Bai Qi sat anchored to the bedside, his eyes closed. He drew a shuddering breath, synchronized with the rhythmic, fragile rise of Shu Yao's chest. The boy's breathing was shallow—a ghostly echo of life—but it was the only tether keeping Bai Qi's sanity from drifting into the abyss.

The heavy door groaned on its hinges. George Harold stepped into the room, the scent of the cold outside world clinging to his wool coat.

He stopped, his gaze falling upon the scene: the high-seated heir of a global empire, reduced to a hollowed-out shell, resting his forehead against the hand of a boy who looked like he was made of glass.

"Why are you here now?" George's voice was a low, jagged rasp that cut through the clinical hum.

Bai Qi didn't move. He didn't even flicker an eyelid. He remained a statue of penance.

"Are you not the source of this?" George continued, his voice rising with a cold, simmering rage. "Is it not your shadow that extinguished his light?"

Bai Qi's knuckles turned a ghostly white as he clenched his fists, the skin straining over the bone. He offered no retort. There was no defense left in his soul; the truth was a weight he had already accepted.

George bypassed the broken man and looked down at Shu Yao. A bittersweet smile, fragile and fleeting, touched his lips. He looked at the boy—so beautiful, so incandescent even in his stillness—and felt a pang of visceral injustice.

"How can someone so precious be treated this way?" George murmured, his voice softening into a mournful melody.

He completely ignored Bai Qi's presence, treating him as nothing more than a ghost in the room. George reached out, his long, hand descending toward Shu Yao's hair. He began to stroke the boy's head with a tenderness, a silent promise of protection.

Suddenly, the air in the room charged with a violent electricity.

"Don't!" Bai Qi snapped.

In a blur of desperate movement, Bai Qi lunged forward, snapping George's hand away with a frantic strength. George recoiled, startled not by the aggression, but by the raw, jagged panic etched into Bai Qi's features. The heir's face was a mask of territorial agony.

"I won't let anyone touch him," Bai Qi hissed, his voice trembling with a terrifying fragility. He turned his bloodshot eyes toward his uncle. "You should go back. I am fine by myself. You don't need to worry about him... and you certainly don't need to worry about me."

George's expression hardened, his green eyes flashing like a storm over a dark sea.

"I am not here for you, Bai Qi," George said, each word a cold stone dropped into a deep well. "I would never come all this way for the boy who broke him. All I am here for is Shu Yao."

Bai Qi flinched as if struck by a physical blow. His shoulders haunched, his posture collapsing inward as the weight of George's words found their mark.

"I know," Bai Qi whispered, his voice fracturing. "I know I hurt him."

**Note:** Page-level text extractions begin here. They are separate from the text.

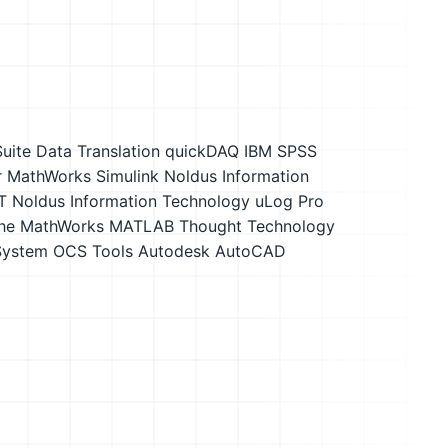
Suite
Data Translation quickDAQ
IBM SPSS
r
MathWorks Simulink
Noldus Information
T
Noldus Information Technology uLog Pro
he MathWorks MATLAB
Thought Technology
 System OCS Tools
Autodesk AutoCAD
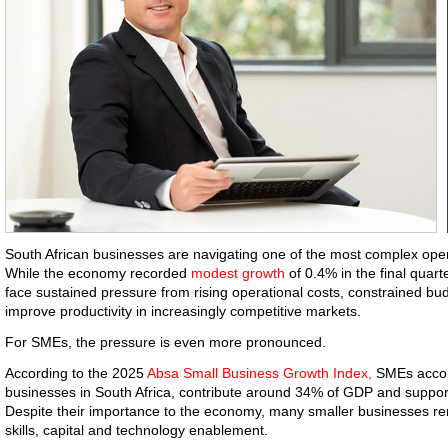
South African businesses are navigating one of the most complex oper
While the economy recorded
modest growth
of 0.4% in the final quart
face sustained pressure from rising operational costs, constrained b
improve productivity in increasingly competitive markets.
For SMEs, the pressure is even more pronounced.
According to the 2025
Absa Small Business Growth Index,
SMEs accoun
businesses in South Africa, contribute around 34% of GDP and support
Despite their importance to the economy, many smaller businesses re
skills, capital and technology enablement.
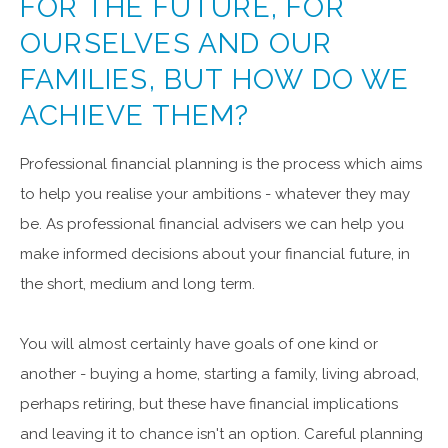
FOR THE FUTURE, FOR
OURSELVES AND OUR
FAMILIES, BUT HOW DO WE
ACHIEVE THEM?
Professional financial planning is the process which aims
to help you realise your ambitions - whatever they may
be. As professional financial advisers we can help you
make informed decisions about your financial future, in
the short, medium and long term.
You will almost certainly have goals of one kind or
another - buying a home, starting a family, living abroad,
perhaps retiring, but these have financial implications
and leaving it to chance isn't an option. Careful planning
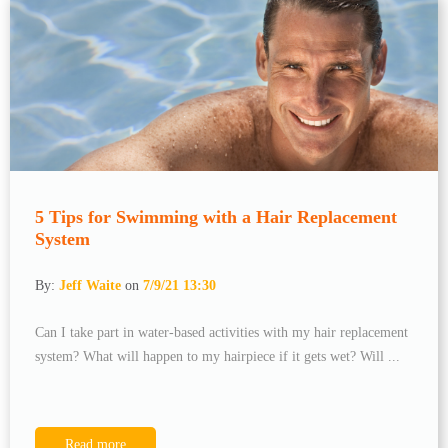
5 Tips for Swimming with a Hair Replacement
System
By:
Jeff Waite
on
7/9/21 13:30
Can I take part in water-based activities with my hair replacement
system? What will happen to my hairpiece if it gets wet? Will ...
Read more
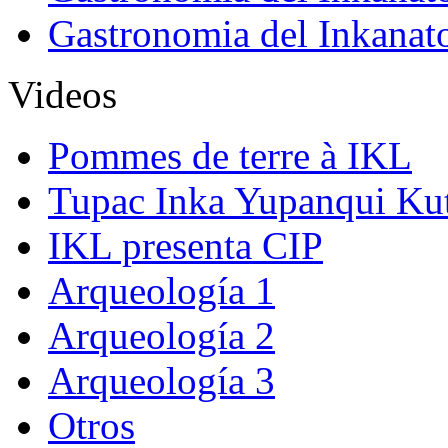
Gastronomia del Inkanat
Videos
Pommes de terre à IKL
Tupac Inka Yupanqui Ku
IKL presenta CIP
Arqueología 1
Arqueología 2
Arqueología 3
Otros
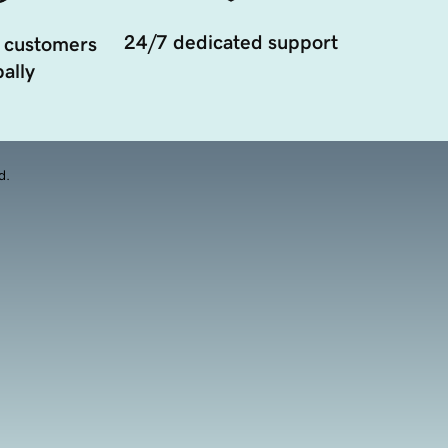
24/7 dedicated support
 customers
ally
d.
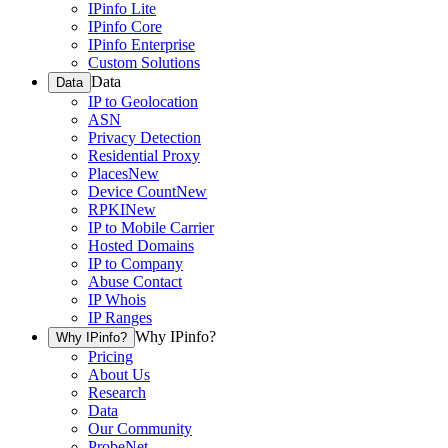
IPinfo Lite
IPinfo Core
IPinfo Enterprise
Custom Solutions
Data
Data
IP to Geolocation
ASN
Privacy Detection
Residential Proxy
Places
New
Device Count
New
RPKI
New
IP to Mobile Carrier
Hosted Domains
IP to Company
Abuse Contact
IP Whois
IP Ranges
Why IPinfo?
Why IPinfo?
Pricing
About Us
Research
Data
Our Community
ProbeNet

He turned his gaze back to Shu Yao, his eyes swimming with a desperate, pleading light. "But please... let me take care of him. If I leave this room, I'll lose myself. I'll never be able to forgive the monster I was if I'm not here when he wakes."

George stood paralyzed by the sight. He had expected arrogance; he had expected a cold, distant sense of duty. He had not expected to find a man who had already executed his own heart.